_Your instructions_
Your task is to find every line in the records that holds the string "wurde" and copy it.

_Record set_
BEGIN

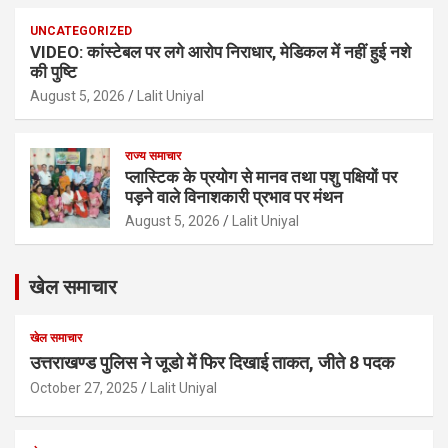
UNCATEGORIZED
VIDEO: कांस्टेबल पर लगे आरोप निराधार, मेडिकल में नहीं हुई नशे
की पुष्टि
August 5, 2026
Lalit Uniyal
राज्य समाचार
प्लास्टिक के प्रयोग से मानव तथा पशु पक्षियों पर
पड़ने वाले विनाशकारी प्रभाव पर मंथन
August 5, 2026
Lalit Uniyal
खेल समाचार
खेल समाचार
उत्तराखण्ड पुलिस ने जूडो में फिर दिखाई ताकत, जीते 8 पदक
October 27, 2025
Lalit Uniyal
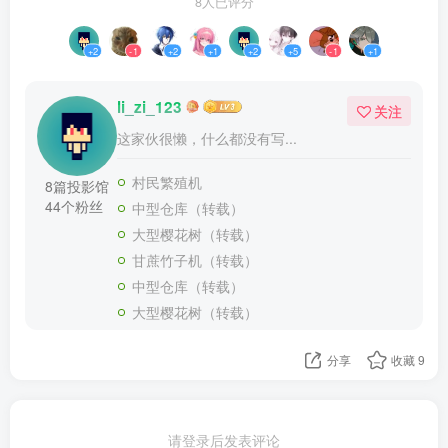
8人已评分
+2
-1
+2
+1
+2
+5
-1
+1
li_zi_123
关注
这家伙很懒，什么都没有写...
村民繁殖机
8篇投影馆
44个粉丝
中型仓库（转载）
大型樱花树（转载）
甘蔗竹子机（转载）
中型仓库（转载）
大型樱花树（转载）
分享
收藏
9
请登录后发表评论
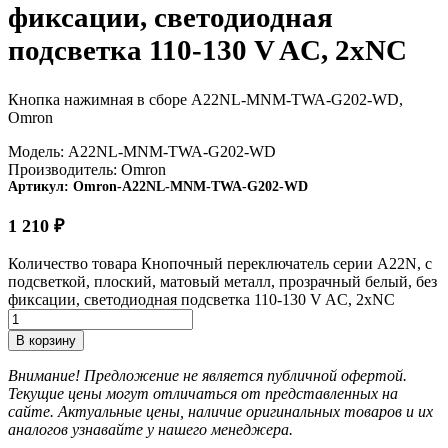
фиксации, светодиодная
подсветка 110-130 V AC, 2xNC
Кнопка нажимная в сборе A22NL-MNM-TWA-G202-WD,
Omron
Модель:
A22NL-MNM-TWA-G202-WD
Производитель:
Omron
Артикул:
Omron-A22NL-MNM-TWA-G202-WD
1 210
₽
Количество товара Кнопочный переключатель серии A22N, с
подсветкой, плоский, матовый металл, прозрачный белый, без
фиксации, светодиодная подсветка 110-130 V AC, 2xNC
В корзину
Внимание! Предложение не является публичной офертой.
Текущие цены могут отличаться от представленных на
сайте. Актуальные цены, наличие оригинальных товаров и их
аналогов узнавайте у нашего менеджера.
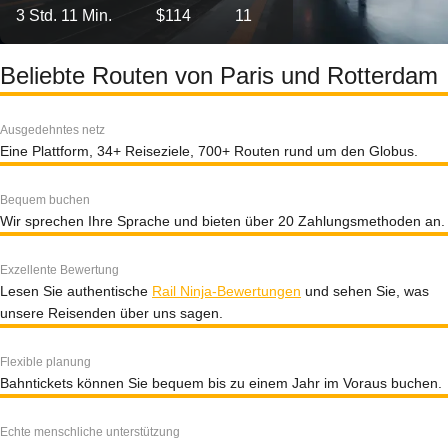
3 Std. 11 Min.
$114
11
Beliebte Routen von Paris und Rotterdam
Ausgedehntes netz
Eine Plattform, 34+ Reiseziele, 700+ Routen rund um den Globus.
Bequem buchen
Wir sprechen Ihre Sprache und bieten über 20 Zahlungsmethoden an.
Exzellente Bewertung
Lesen Sie authentische
Rail Ninja-Bewertungen
und sehen Sie, was
unsere Reisenden über uns sagen.
Flexible planung
Bahntickets können Sie bequem bis zu einem Jahr im Voraus buchen.
Echte menschliche unterstützung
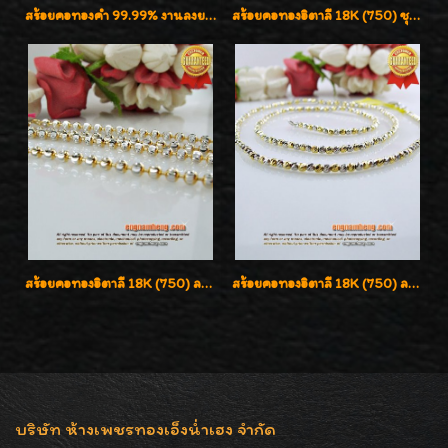
สร้อยคอทองคำ 99.99% งานลงยาสุโขทัยแท้ งานช่างทองโบราณ หรูหรา น่าสะสมค่ะ
สร้อยคอทองอิตาลี 18K (750) ชุบ 3 สี แกะลายสวยรุ่นใหม่ ลายละเอียดเงาวิบวับค่ะ
สร้อยคอทองอิตาลี 18K (750) ลายยินตันแกะมูนคัดสวย ลายนี้เงามากๆค่ะ ใส่ทนแข็งแรง
สร้อยคอทองอิตาลี 18K (750) ลายสวยตัดเหลี่ยมคมชัด ใส่สวยน่ารักค่ะ
บริษัท ห้างเพชรทองเอ็งน่ำเฮง จำกัด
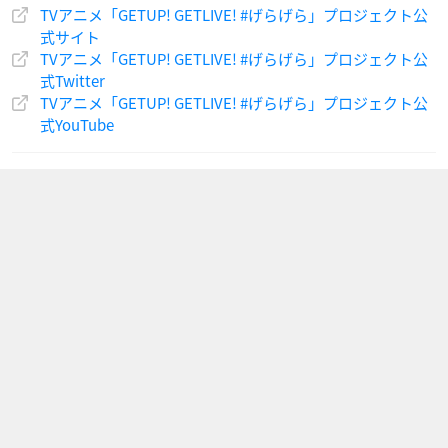
TVアニメ「GETUP! GETLIVE! #げらげら」プロジェクト公
式サイト
TVアニメ「GETUP! GETLIVE! #げらげら」プロジェクト公
式Twitter
TVアニメ「GETUP! GETLIVE! #げらげら」プロジェクト公
式YouTube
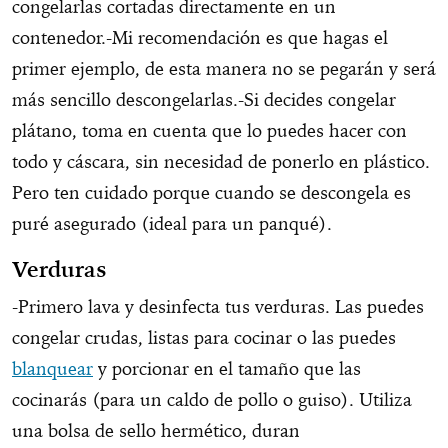
congelarlas cortadas directamente en un
contenedor.-Mi recomendación es que hagas el
primer ejemplo, de esta manera no se pegarán y será
más sencillo descongelarlas.-Si decides congelar
plátano, toma en cuenta que lo puedes hacer con
todo y cáscara, sin necesidad de ponerlo en plástico.
Pero ten cuidado porque cuando se descongela es
puré asegurado (ideal para un panqué).
Verduras
-Primero lava y desinfecta tus verduras. Las puedes
congelar crudas, listas para cocinar o las puedes
blanquear
y porcionar en el tamaño que las
cocinarás (para un caldo de pollo o guiso). Utiliza
una bolsa de sello hermético, duran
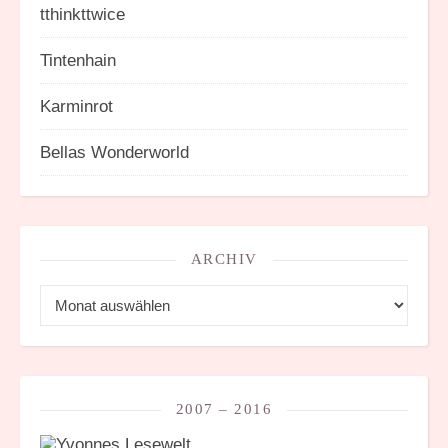
tthinkttwice
Tintenhain
Karminrot
Bellas Wonderworld
ARCHIV
Archiv
2007 – 2016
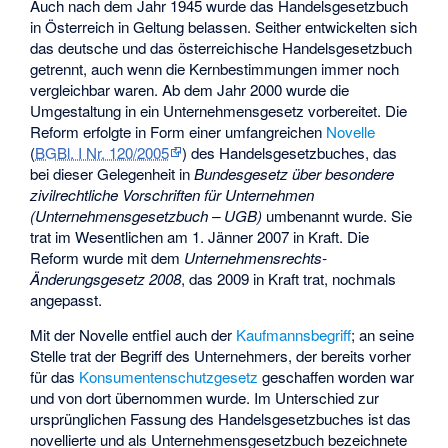
Auch nach dem Jahr 1945 wurde das Handelsgesetzbuch
in Österreich in Geltung belassen. Seither entwickelten sich
das deutsche und das österreichische Handelsgesetzbuch
getrennt, auch wenn die Kernbestimmungen immer noch
vergleichbar waren. Ab dem Jahr 2000 wurde die
Umgestaltung in ein Unternehmensgesetz vorbereitet. Die
Reform erfolgte in Form einer umfangreichen
Novelle
(
BGBl. I Nr. 120/2005
) des Handelsgesetzbuches, das
bei dieser Gelegenheit in
Bundesgesetz über besondere
zivilrechtliche Vorschriften für Unternehmen
(Unternehmensgesetzbuch – UGB)
umbenannt wurde. Sie
trat im Wesentlichen am 1. Jänner 2007 in Kraft. Die
Reform wurde mit dem
Unternehmensrechts-
Änderungsgesetz 2008
, das 2009 in Kraft trat, nochmals
angepasst.
Mit der Novelle entfiel auch der
Kaufmannsbegriff
; an seine
Stelle trat der Begriff des Unternehmers, der bereits vorher
für das
Konsumentenschutzgesetz
geschaffen worden war
und von dort übernommen wurde. Im Unterschied zur
ursprünglichen Fassung des Handelsgesetzbuches ist das
novellierte und als Unternehmensgesetzbuch bezeichnete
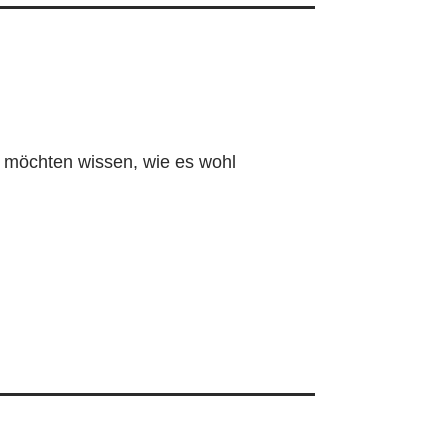
n möchten wissen, wie es wohl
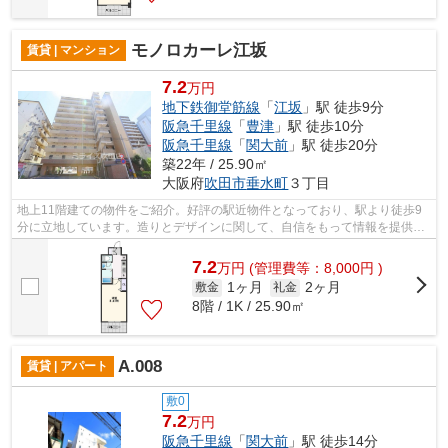
モノロカーレ江坂
賃貸 | マンション
7.2
万円
地下鉄御堂筋線
「
江坂
」駅 徒歩9分
阪急千里線
「
豊津
」駅 徒歩10分
阪急千里線
「
関大前
」駅 徒歩20分
築22年 / 25.90㎡
大阪府
吹田市
垂水町
３丁目
地上11階建ての物件をご紹介。好評の駅近物件となっており、駅より徒歩9
分に立地しています。造りとデザインに関して、自信をもって情報を提供で
きるマンションです。共用部には敷地内...
7.2
万
円
(管理費等：8,000円 )
1ヶ月
2ヶ月
敷金
礼金
8階 / 1K / 25.90㎡
A.008
賃貸 | アパート
敷0
7.2
万円
阪急千里線
「
関大前
」駅 徒歩14分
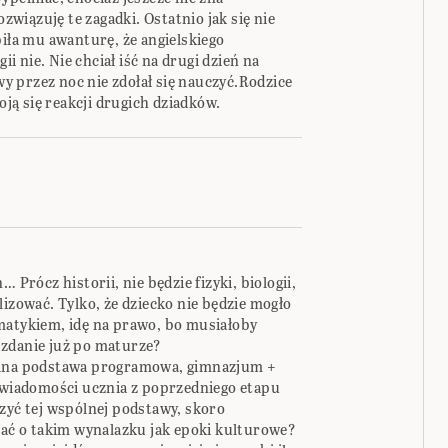
ozwiązuję te zagadki. Ostatnio jak się nie
biła mu awanturę, że angielskiego
ii nie. Nie chciał iść na drugi dzień na
twy przez noc nie zdołał się nauczyć.Rodzice
oją się reakcji drugich dziadków.
 Prócz historii, nie będzie fizyki, biologii,
lizować. Tylko, że dziecko nie będzie mogło
matykiem, idę na prawo, bo musiałoby
ni zdanie już po maturze?
ólna podstawa programowa, gimnazjum +
ć wiadomości ucznia z poprzedniego etapu
zyć tej wspólnej podstawy, skoro
ć o takim wynalazku jak epoki kulturowe?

END

_Written solution_
Auch nach dem Jahr 1945 wurde das Handelsgesetzbuch
vergleichbar waren. Ab dem Jahr 2000 wurde die
umbenannt wurde. Sie
Reform wurde mit dem
und von dort übernommen wurde. Im Unterschied zur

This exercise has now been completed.